Source code analysis typically requires the use of expensive and difficult-to-configure tools that support only a predefined set of standard checks. In some cases, it is possible to add customized checks, but doing so can be laborious and requires a deep understanding of each tool’s internal data structures, which means that it is rarely done.

The Cobra infrastructure simplifies fast analysis of general code patterns, common coding flaws, or coding rule compliance by storing the key information of source code in an extremely simple data structure. The tool uses a small built-in lexical analyzer that recognizes the main lexical units of C, C++, or Java source code, and categorizes these in tokens.
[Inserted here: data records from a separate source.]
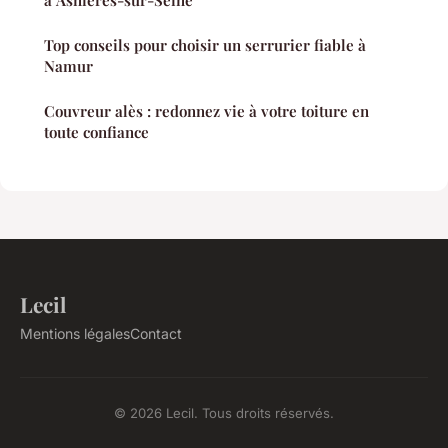
à Asnières-sur-Seine
Top conseils pour choisir un serrurier fiable à
Namur
Couvreur alès : redonnez vie à votre toiture en
toute confiance
Lecil
Mentions légales
Contact
© 2026 Lecil. Tous droits réservés.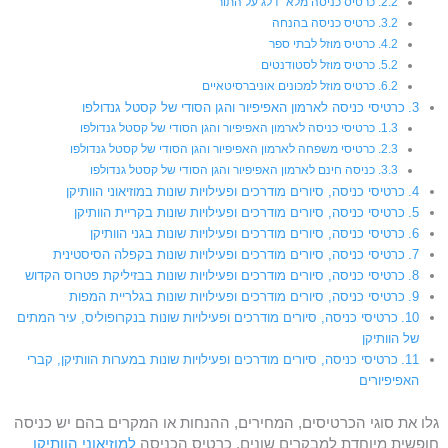
כרטיס כניסה מלא “דלג על התור”
כרטיס כניסה בהנחה
כרטיס מוזל לבתי ספר
כרטיס מוזל לסטודנטים
כרטיס מוזל למכונים אוניברסיטאיים
כרטיסי כניסה לארמון האפיפיור והגן הסודי של קסטל גנדולפו
כרטיסי כניסה לארמון האפיפיור והגן הסודי של קסטל גנדולפו
כרטיסי משפחה לארמון האפיפיור והגן הסודי של קסטל גנדולפו
כניסה חינם לארמון האפיפיור והגן הסודי של קסטל גנדולפו
כרטיסי כניסה, סיורים מודרכים ופעילויות שונות במוזיאוני הוותיקן
כרטיסי כניסה, סיורים מודרכים ופעילויות שונות בקריית הוותיקן
כרטיסי כניסה, סיורים מודרכים ופעילויות שונות בגני הוותיקן
כרטיסי כניסה, סיורים מודרכים ופעילויות שונות בקפלה הסיסטינית
כרטיסי כניסה, סיורים מודרכים ופעילויות שונות בבזיליקת פטרוס הקדוש
כרטיסי כניסה, סיורים מודרכים ופעילויות שונות בגלריית המפות
כרטיסי כניסה, סיורים מודרכים ופעילויות שונות בנקרופוליס, עיר המתים
של הוותיקן
כרטיסי כניסה, סיורים מודרכים ופעילויות שונות במערות הוותיקן, קברי
האפיפיורים
גלו את סוגי הכרטיסים, המחירים, ההנחות או המקרים בהם יש כניסה
חופשית מיוחדת למבקרים שונים. כרטיס הכניסה
למוזיאוני הוותיקן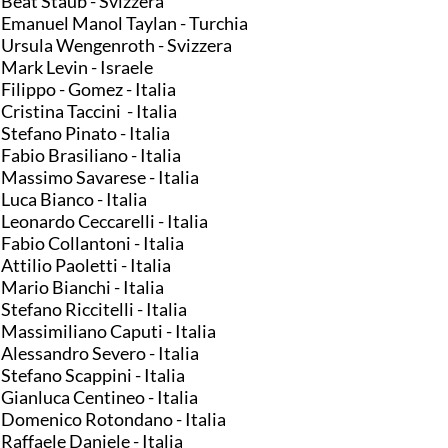
 Beat Staub - Svizzera
 Emanuel Manol Taylan - Turchia
 Ursula Wengenroth - Svizzera
 Mark Levin - Israele
 Filippo - Gomez - Italia
 Cristina Taccini - Italia
 Stefano Pinato - Italia
 Fabio Brasiliano - Italia
 Massimo Savarese - Italia
 Luca Bianco - Italia
 Leonardo Ceccarelli - Italia
 Fabio Collantoni - Italia
 Attilio Paoletti - Italia
 Mario Bianchi - Italia
 Stefano Riccitelli - Italia
 Massimiliano Caputi - Italia
 Alessandro Severo - Italia
 Stefano Scappini - Italia
 Gianluca Centineo - Italia
 Domenico Rotondano - Italia
 Raffaele Daniele - Italia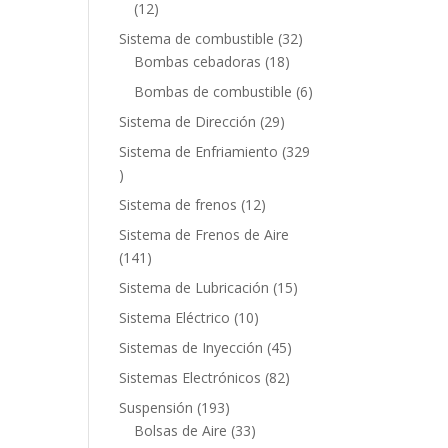
12
12
productos
32
Sistema de combustible
32
18
productos
Bombas cebadoras
18
productos
6
Bombas de combustible
6
productos
29
Sistema de Dirección
29
productos
Sistema de Enfriamiento
329
329
productos
12
Sistema de frenos
12
productos
Sistema de Frenos de Aire
141
141
productos
15
Sistema de Lubricación
15
productos
10
Sistema Eléctrico
10
productos
45
Sistemas de Inyección
45
productos
82
Sistemas Electrónicos
82
productos
193
Suspensión
193
productos
33
Bolsas de Aire
33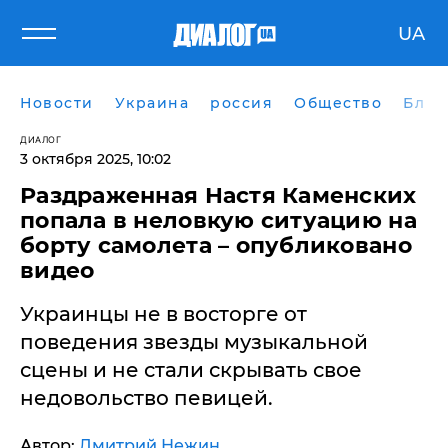
UA
Новости
Украина
россия
Общество
Блог
ДИАЛОГ
3 октября 2025, 10:02
Раздраженная Настя Каменских
попала в неловкую ситуацию на
борту самолета – опубликовано
видео
Украинцы не в восторге от
поведения звезды музыкальной
сцены и не стали скрывать свое
недовольство певицей.
Автор:
Дмитрий Нежин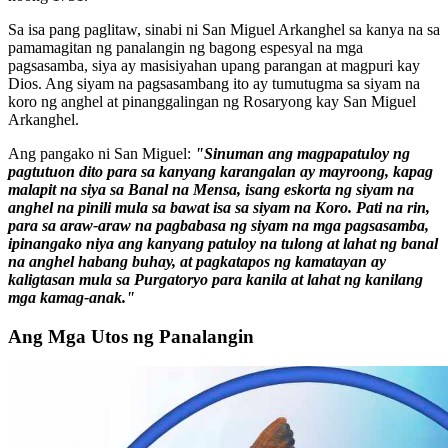
Sa isa pang paglitaw, sinabi ni San Miguel Arkanghel sa kanya na sa
pamamagitan ng panalangin ng bagong espesyal na mga
pagsasamba, siya ay masisiyahan upang parangan at magpuri kay
Dios. Ang siyam na pagsasambang ito ay tumutugma sa siyam na
koro ng anghel at pinanggalingan ng Rosaryong kay San Miguel
Arkanghel.
Ang pangako ni San Miguel:
"Sinuman ang magpapatuloy ng
pagtutuon dito para sa kanyang karangalan ay mayroong, kapag
malapit na siya sa Banal na Mensa, isang eskorta ng siyam na
anghel na pinili mula sa bawat isa sa siyam na Koro. Pati na rin,
para sa araw-araw na pagbabasa ng siyam na mga pagsasamba,
ipinangako niya ang kanyang patuloy na tulong at lahat ng banal
na anghel habang buhay, at pagkatapos ng kamatayan ay
kaligtasan mula sa Purgatoryo para kanila at lahat ng kanilang
mga kamag-anak."
Ang Mga Utos ng Panalangin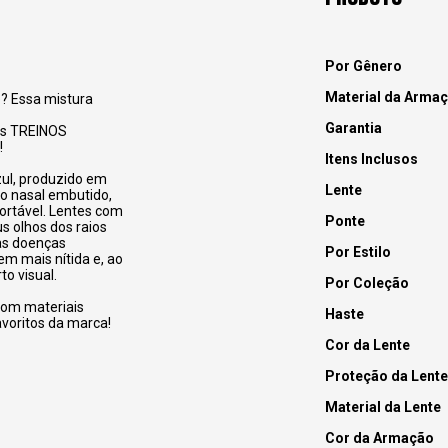
Por Gênero
Material da Arma
? Essa mistura
Garantia
os TREINOS
!
Itens Inclusos
ul, produzido em
Lente
io
nasal embutido,
fortável. Lentes com
Ponte
s olhos dos raios
das doenças
Por Estilo
em mais nítida e, ao
o visual.
Por Coleção
com materiais
Haste
voritos da marca!
Cor da Lente
Proteção da Lente
Material da Lente
Cor da Armação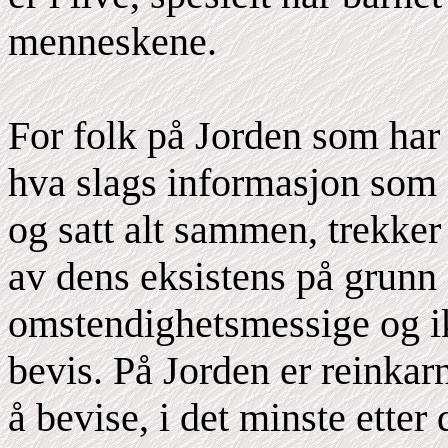
menneskene.
For folk på Jorden som har 
hva slags informasjon som 
og satt alt sammen, trekker
av dens eksistens på grun
omstendighetsmessige og i
bevis. På Jorden er reinkar
å bevise, i det minste ette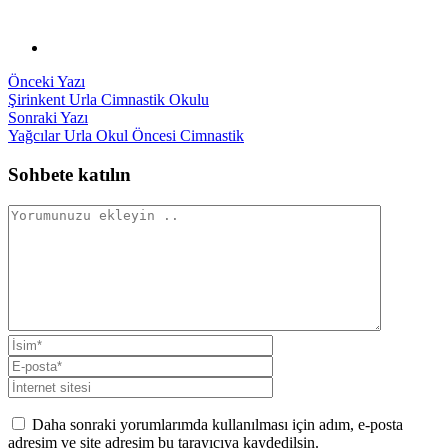
Yazı
Önceki
Önceki Yazı
yazı:
Şirinkent Urla Cimnastik Okulu
gezinmesi
Sonraki
Sonraki Yazı
yazı:
Yağcılar Urla Okul Öncesi Cimnastik
Sohbete katılın
Daha sonraki yorumlarımda kullanılması için adım, e-posta
adresim ve site adresim bu tarayıcıya kaydedilsin.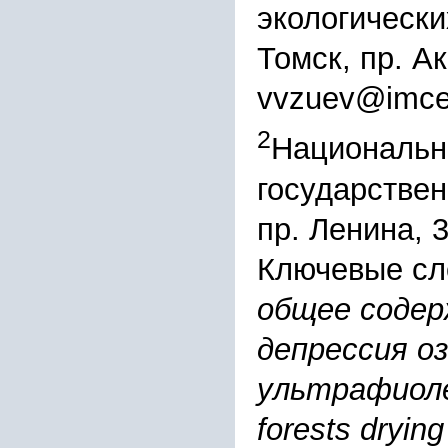
экологически
Томск, пр. А
vvzuev@imce
2
Национальн
государствен
пр. Ленина, 3
Ключевые сл
общее содер
депрессия о
ультрафиоле
forests drying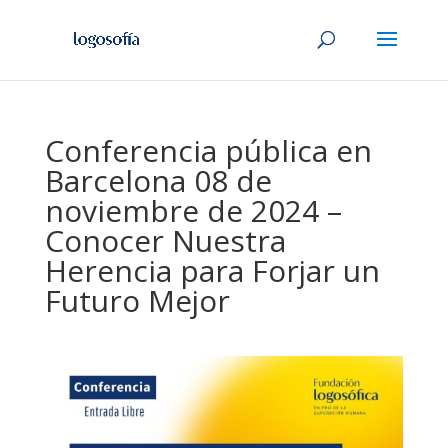
Conferencia pública en
Barcelona 08 de
noviembre de 2024 –
Conocer Nuestra
Herencia para Forjar un
Futuro Mejor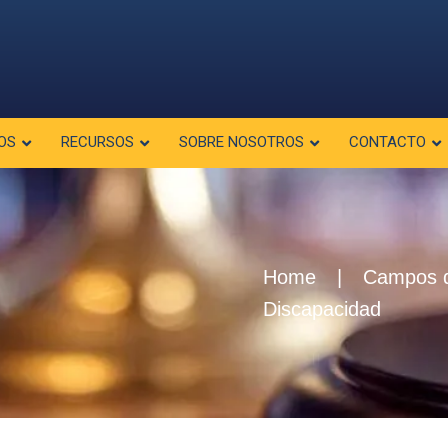
OS
RECURSOS
SOBRE NOSOTROS
CONTACTO
Home
|
Campos d
Discapacidad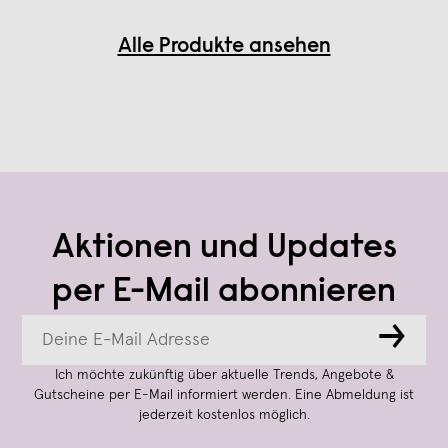
Alle Produkte ansehen
Aktionen und Updates
per E-Mail abonnieren
→
Ich möchte zukünftig über aktuelle Trends, Angebote &
Gutscheine per E-Mail informiert werden. Eine Abmeldung ist
jederzeit kostenlos möglich.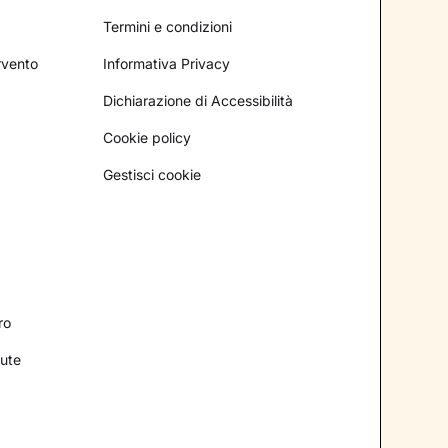
Termini e condizioni
ervento
Informativa Privacy
Dichiarazione di Accessibilità
Cookie policy
Gestisci cookie
ro
lute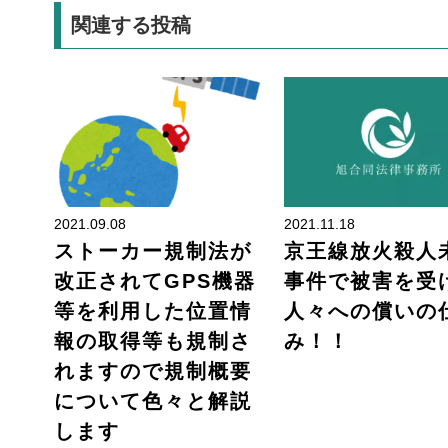
関連する投稿
刑事事件
2021.09.08
2021.11.18
ストーカー規制法が
京王線放火殺人
改正されてGPS機器
事件で被害を受
等を利用した位置情
人々への償いの
報の取得等も規制さ
み！！
れますので規制概要
について色々と解説
します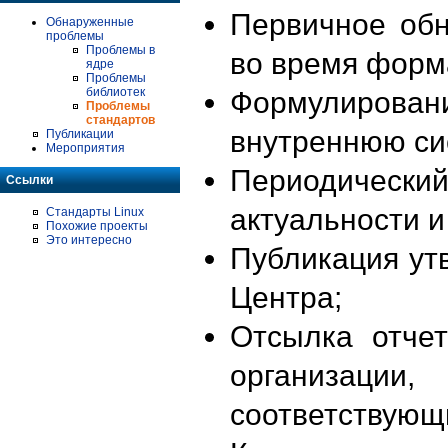
Первичное об
Обнаруженные
проблемы
Проблемы в
во время форм
ядре
Проблемы
библиотек
Формулирова
Проблемы
стандартов
внутреннюю си
Публикации
Мероприятия
Периодиче
Ссылки
актуальности 
Стандарты Linux
Похожие проекты
Это интересно
Публикация ут
Центра;
Отсылка отче
организации
соответствующ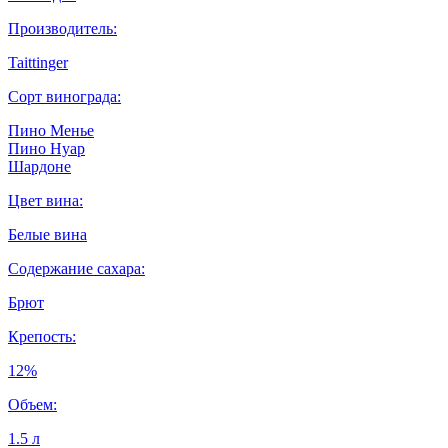
Производитель:
Taittinger
Сорт винограда:
Пино Менье
Пино Нуар
Шардоне
Цвет вина:
Белые вина
Содержание сахара:
Брют
Крепость:
12%
Объем:
1.5 л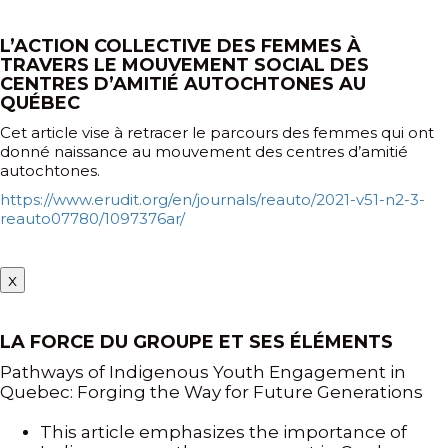
L’ACTION COLLECTIVE DES FEMMES À
TRAVERS LE MOUVEMENT SOCIAL DES
CENTRES D’AMITIÉ AUTOCHTONES AU
QUÉBEC
Cet article vise à retracer le parcours des femmes qui ont
donné naissance au mouvement des centres d’amitié
autochtones.
https://www.erudit.org/en/journals/reauto/2021-v51-n2-3-
reauto07780/1097376ar/
x
LA FORCE DU GROUPE ET SES ÉLÉMENTS
Pathways of Indigenous Youth Engagement in
Quebec: Forging the Way for Future Generations
This article emphasizes the importance of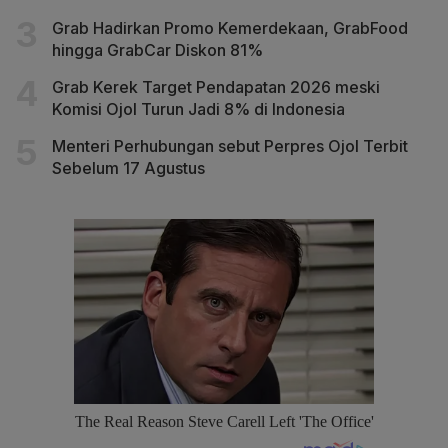
Grab Hadirkan Promo Kemerdekaan, GrabFood
hingga GrabCar Diskon 81%
Grab Kerek Target Pendapatan 2026 meski
Komisi Ojol Turun Jadi 8% di Indonesia
Menteri Perhubungan sebut Perpres Ojol Terbit
Sebelum 17 Agustus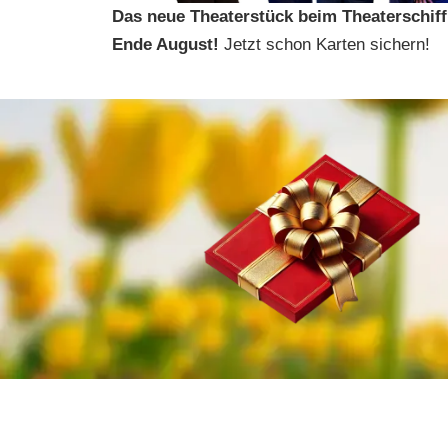
Das neue Theaterstück beim Theaterschif
Ende August!
Jetzt schon Karten sichern!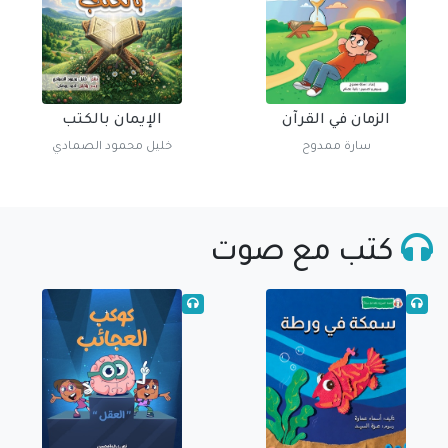
الزمان في القرآن
الإيمان بالكتب
سارة ممدوح
خليل محمود الصمادي
كتب مع صوت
This data structure is straightforward to query interactively to identify patterns of interest in the code, and it makes it possible to quickly build customized checkers and analyzers that match such patterns in large repositories of code.

For example, to find all declarations and uses of a variable named ‘i’ the user would write the query: ‘match i; display;’ which can be abbreviated to ‘m i; d;’.

The Cobra tool can be used in one of three modes: (1) as an interactive query engine to match patterns with a simple query language, (2) to write inline Cobra programs that can contain arbitrary branching and iteration over the lexical tokens in the input stream to identify more complex types of patterns, and (3) as an infrastructure for building more elaborate standalone checkers in C that are compiled separately and linked with the Cobra preprocessor that builds the central data structure. Navigation operators that can be used to traverse that data structure are predefined, and frequently used meta-information about the token sequence is precomputed (e.g., to connect pairs of matching braces, brackets, or parentheses to record nesting level, the length of identifiers, etc.). The tool supports the use of multi-threading to increase the speed of query processing for large code bases.

The tool infrastructure assumes a standard UNIX or UNIX-like (Linux, OS-X, Cygwin, Solaris) environment, and the availability of a standard C compiler like gcc or clang. A collection of queries, inline Cobra programs, and standalone checkers has been developed as examples. The set includes checkers that can create a function call-graph, or a control flow graph for a function, or compute the cyclomatic complexity of functions. Sample queries issue warnings about suspicious use of binary operators when insufficient parentheses are used to fix the order of evaluation (a frequent source of errors in C code). Most queries or checkers are written and tested in minutes.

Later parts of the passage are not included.